The intricacies of the products intrigued Grayson, and the enthusiasm he had for his work became apparent. Management asked him to lead storewide demonstrations on the weekends, and eventually he became responsible for the baby registry. That’s when everything got a little “nutty,” says Grayson.
“I would read parenting and baby blogs on my days off,” he says. “I took my job very seriously because I wanted to be trusted. I developed a weird following and was booked four months in advance.”
He had found a fan base in New York moms. In 2009 the Wall Street Journal did a story on baby-product sales in the down economy, and Grayson was mentioned by name by a couple who was pleased he had talked them out of buying a pricey stroller.

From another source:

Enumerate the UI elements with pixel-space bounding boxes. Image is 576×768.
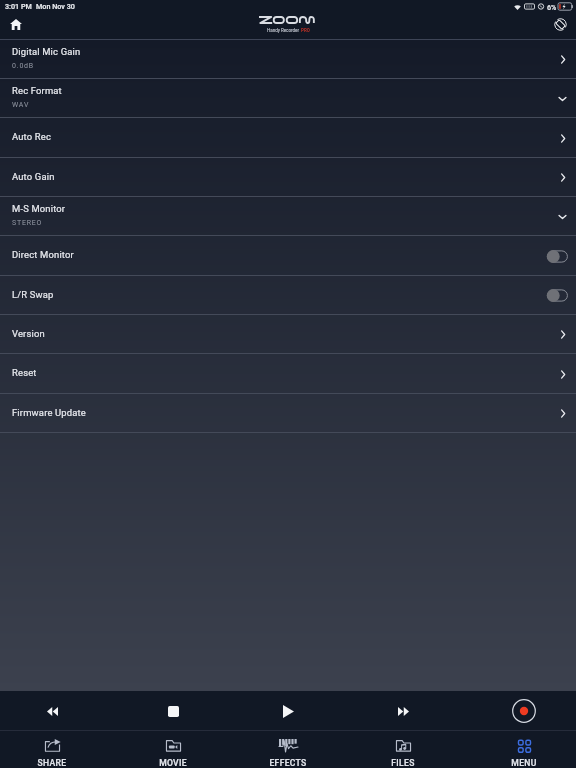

“Retail employees are never mentioned by name, and corporate wanted to know why I had talked the customers out of the expensive product,” he says. “They wanted to fire me, but people were coming in because they trusted me. I told them, If you get rid of me, it’s the worst thing you can do.”
In March 2010, New York magazine named Grayson the city’s best baby-gear expert, and he took it as a cue to leave his job and go out on his own. In the past five years, Grayson slowly built the Baby Guy Gear Guide business and social media following. He has spoken at hundreds of expectant parent events across the country and hosted the web series Jamie Grayson’s Baby Gear Guide on the Ulive Network. He recently announced a partnership with Nordstrom and will be doing events at their stores. And he’s launching the Baby Guy Box, a curated selection of baby, toddler, and parenting gear delivered by mail.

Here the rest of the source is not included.